Problem to solve ::
Copy all the entries word for word, but omit the pictures.

====== Data provided

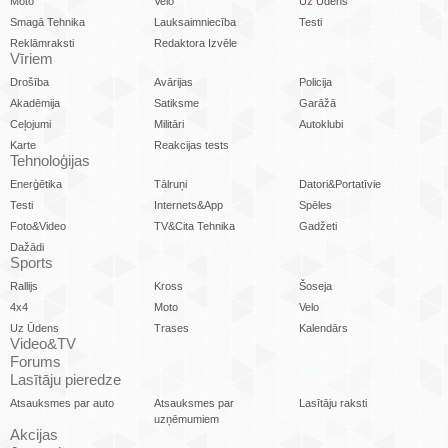
Moto
Velo
Uz Ūdens
Smagā Tehnika
Lauksaimniecība
Testi
Reklāmraksti
Redaktora Izvēle
Vīriem
Drošība
Avārijas
Policija
Akadēmija
Satiksme
Garāžā
Ceļojumi
Militāri
Autoklubi
Karte
Reakcijas tests
Tehnoloģijas
Enerģētika
Tālruņi
Datori&Portatīvie
Testi
Internets&App
Spēles
Foto&Video
TV&Cita Tehnika
Gadžeti
Dažādi
Sports
Rallijs
Kross
Šoseja
4x4
Moto
Velo
Uz Ūdens
Trases
Kalendārs
Video&TV
Forums
Lasītāju pieredze
Atsauksmes par auto
Atsauksmes par
Lasītāju raksti
uzņēmumiem
Akcijas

============

Written answer ::
Moto
Velo
Uz Ūdens
Smagā Tehnika
Lauksaimniecība
Testi
Reklāmraksti
Redaktora Izvēle
Vīriem
Drošība
Avārijas
Policija
Akadēmija
Satiksme
Garāžā
Ceļojumi
Militāri
Autoklubi
Karte
Reakcijas tests
Tehnoloģijas
Enerģētika
Tālruņi
Datori&Portatīvie
Testi
Internets&App
Spēles
Foto&Video
TV&Cita Tehnika
Gadžeti
Dažādi
Sports
Rallijs
Kross
Šoseja
4x4
Moto
Velo
Uz Ūdens
Trases
Kalendārs
Video&TV
Forums
Lasītāju pieredze
Atsauksmes par auto
Atsauksmes par
Lasītāju raksti
uzņēmumiem
Akcijas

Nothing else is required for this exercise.